Note that I can get Ant to succeed by double-quoting the entire argument as follows:

ant.bat "-Da.property=1,2,3"

However, this should not be necessary.  And in fact, it is not always practical.   I am running into an insurmountable issue where Ant is being called from my build server, and the build server constructs the command line.  I need a property set on the command line that contains a comma and I have no control over command line argument creation.  

Is there another way I can work around this?
Comment 1 Dominique Devienne 2009-01-19 09:29:05 UTC
Sorry, but this is not a bug.
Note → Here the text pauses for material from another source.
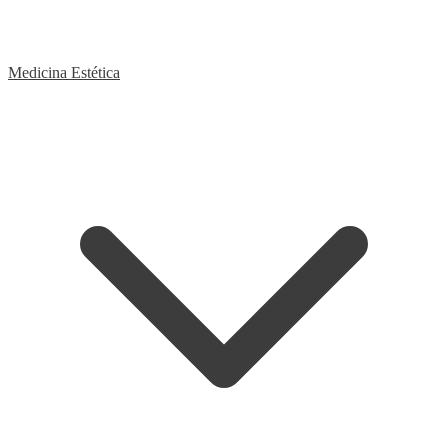
Medicina Estética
The command shell (DOS) in this case is the one interpreting the command line before Ant sees it, and the quoting to be done is Shell dependent.

We can't do anything about this. --DD
Comment 2 Mark Melvin 2009-01-19 11:03:38 UTC
Well, I think things could be worked around in Ant.bat as you are exposing the shell's argument weaknesses by rebuilding all the args using SHIFT.  This forces you to accept the result - which is that the DOS prompt splits arguments on all delimiters.  If you didn't use SHIFT you would not have the problem.  
Comment 3 Dominique Devienne 2009-01-19 15:59:48 UTC
If you can provide a functionally equivalent ant.bat which does not exhibit the issue you reported regarding comma handling, we'd gladly take it, although the Ant team is quite reticent to ant.bat changes in general since they tend to be so brittle, as you probably well know since you mention DOS' weakness in the domain.

Maybe you can substitute ant.bat for a .bat of your own doing?